The most compelling argument for Thrift is its safety. Thrift guarantees safety by binding services to use strict contracts. The contract describes how to interact with that service including how to call service procedures, what inputs to provide, and what output to expect. In the following Thrift IDL we have defined a service Zoo with a function makeSound that takes a string animalName and returns a string or throws an exception.
Adhering to a strict contract means less time is spent figuring out how to communicate with a service and dealing with serialization. In addition, as a microservice evolves we do not have to worry about interfaces changing suddenly, and are able to deploy services independently from consumers. This is very good news for Uber engineers. We’re able to move on to other projects and tools since Thrift solves the problem of safety out of the box.
Lastly, we drew inspiration from fault tolerance and latency libraries in other companies facing similar challenges, such as Netflix’s Hystrix library and Twitter’s Finagle library, to tackle the problem of resiliency. With those libraries in mind, we wrote libraries that ensure clients are able to deal with failure scenarios successfully (which will be discussed in more detail in a future post).
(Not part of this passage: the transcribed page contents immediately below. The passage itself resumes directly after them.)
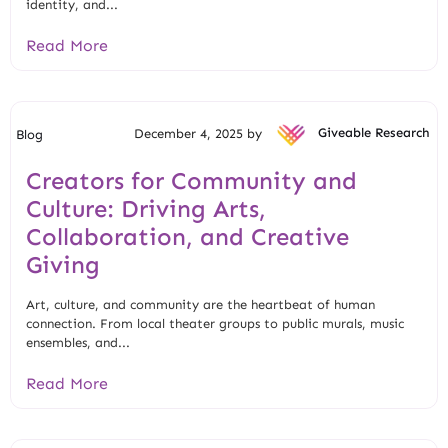
identity, and...
Read More
December 4, 2025 by
Giveable Research
Blog
Creators for Community and
Culture: Driving Arts,
Collaboration, and Creative
Giving
Art, culture, and community are the heartbeat of human
connection. From local theater groups to public murals, music
ensembles, and...
Read More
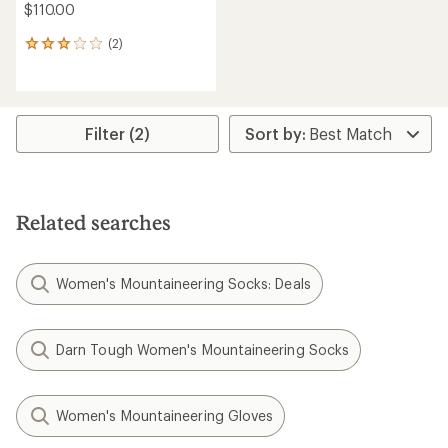
$110.00
(2)
2
reviews
with
an
average
rating
Filter (2)
of
3.0
out
of
5
Related searches
stars
Women's Mountaineering Socks: Deals
Darn Tough Women's Mountaineering Socks
Women's Mountaineering Gloves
Tradeoffs and Where We’re Headed
Of course, no solution is perfect and all solutions have challenges. Unfortunately, Thrift’s toolset is relatively young and tools for Python and Node are not abundant. There is a risk that a lot of time will be invested in creating these tools. Additionally, there is no higher-level support for headers. Authentication and cross-service tracing, for example, are two challenging problems since higher level meta-data would be passed in every time.
Dismantling our well-worn monolith has been a long time coming. While it has been a key component that enabled our explosive growth in the past, it has grown cumbersome and difficult to scale further and maintain.
Our goal for the remainder of 2015 is to get rid of this repo entirely—promoting clear ownership, offering better organizational scalability, and providing more resilience and fault tolerance through our commitment to microservices.